→ What you need to do
Below are the lines to check; count those holding the string "être" and give only the number.

Page-level text extractions

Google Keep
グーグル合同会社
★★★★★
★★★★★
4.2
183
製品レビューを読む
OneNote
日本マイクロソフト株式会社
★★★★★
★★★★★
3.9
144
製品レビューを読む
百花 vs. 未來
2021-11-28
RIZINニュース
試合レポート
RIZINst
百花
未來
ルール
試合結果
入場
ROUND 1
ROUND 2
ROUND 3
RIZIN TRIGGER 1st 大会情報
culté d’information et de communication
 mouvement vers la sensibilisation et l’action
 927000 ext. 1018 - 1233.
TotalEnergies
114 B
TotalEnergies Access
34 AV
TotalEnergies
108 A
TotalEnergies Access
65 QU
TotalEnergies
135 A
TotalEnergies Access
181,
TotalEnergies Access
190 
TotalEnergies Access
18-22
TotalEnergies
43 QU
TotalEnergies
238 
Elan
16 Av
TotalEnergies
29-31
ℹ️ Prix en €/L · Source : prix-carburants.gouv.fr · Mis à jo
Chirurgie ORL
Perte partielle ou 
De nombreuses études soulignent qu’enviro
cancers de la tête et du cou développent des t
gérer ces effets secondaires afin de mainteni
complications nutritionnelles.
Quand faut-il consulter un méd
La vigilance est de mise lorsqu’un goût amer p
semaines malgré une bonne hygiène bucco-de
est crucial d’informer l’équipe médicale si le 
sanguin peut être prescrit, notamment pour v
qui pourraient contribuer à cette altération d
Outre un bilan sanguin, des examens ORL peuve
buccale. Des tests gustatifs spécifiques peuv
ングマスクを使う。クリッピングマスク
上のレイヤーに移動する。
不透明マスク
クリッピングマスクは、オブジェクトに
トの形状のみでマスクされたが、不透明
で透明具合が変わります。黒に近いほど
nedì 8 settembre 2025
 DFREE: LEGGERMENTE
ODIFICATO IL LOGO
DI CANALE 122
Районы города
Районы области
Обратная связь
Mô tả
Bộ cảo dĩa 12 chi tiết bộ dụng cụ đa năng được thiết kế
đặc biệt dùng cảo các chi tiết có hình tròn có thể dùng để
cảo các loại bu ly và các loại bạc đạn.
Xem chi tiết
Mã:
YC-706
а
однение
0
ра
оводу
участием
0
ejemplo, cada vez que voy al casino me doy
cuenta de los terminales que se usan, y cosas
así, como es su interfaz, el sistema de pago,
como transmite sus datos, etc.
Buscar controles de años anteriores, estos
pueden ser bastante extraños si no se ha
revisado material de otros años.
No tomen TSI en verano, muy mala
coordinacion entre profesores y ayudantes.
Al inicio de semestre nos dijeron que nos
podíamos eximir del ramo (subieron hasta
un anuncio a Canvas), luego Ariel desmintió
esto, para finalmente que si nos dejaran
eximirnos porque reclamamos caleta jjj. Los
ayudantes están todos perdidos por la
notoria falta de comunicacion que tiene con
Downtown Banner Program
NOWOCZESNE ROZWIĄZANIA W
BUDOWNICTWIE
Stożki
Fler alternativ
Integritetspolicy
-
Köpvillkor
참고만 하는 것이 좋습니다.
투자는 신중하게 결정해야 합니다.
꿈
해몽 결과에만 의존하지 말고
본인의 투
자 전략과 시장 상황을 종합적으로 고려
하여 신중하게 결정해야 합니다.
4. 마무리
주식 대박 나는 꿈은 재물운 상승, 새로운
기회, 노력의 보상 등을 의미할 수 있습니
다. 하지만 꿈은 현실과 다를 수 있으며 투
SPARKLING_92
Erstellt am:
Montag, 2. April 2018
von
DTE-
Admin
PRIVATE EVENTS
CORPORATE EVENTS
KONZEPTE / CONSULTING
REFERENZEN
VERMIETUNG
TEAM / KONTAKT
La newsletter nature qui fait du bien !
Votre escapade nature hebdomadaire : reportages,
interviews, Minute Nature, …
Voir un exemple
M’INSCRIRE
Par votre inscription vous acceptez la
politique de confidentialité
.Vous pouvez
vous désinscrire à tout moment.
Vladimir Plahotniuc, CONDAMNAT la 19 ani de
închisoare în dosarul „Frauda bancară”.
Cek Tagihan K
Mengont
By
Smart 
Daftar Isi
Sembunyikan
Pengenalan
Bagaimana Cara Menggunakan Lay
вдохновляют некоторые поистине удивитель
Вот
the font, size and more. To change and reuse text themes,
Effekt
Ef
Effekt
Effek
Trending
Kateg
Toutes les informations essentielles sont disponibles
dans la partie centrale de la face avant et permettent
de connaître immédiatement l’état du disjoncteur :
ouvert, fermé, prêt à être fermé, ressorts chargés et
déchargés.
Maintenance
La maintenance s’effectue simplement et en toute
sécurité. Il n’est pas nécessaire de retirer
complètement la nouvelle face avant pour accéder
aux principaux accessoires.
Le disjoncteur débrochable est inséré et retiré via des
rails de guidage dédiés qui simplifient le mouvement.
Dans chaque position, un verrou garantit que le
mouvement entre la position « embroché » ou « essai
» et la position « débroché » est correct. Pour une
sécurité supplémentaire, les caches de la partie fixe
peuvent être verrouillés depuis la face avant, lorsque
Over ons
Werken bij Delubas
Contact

→ Problem solution
3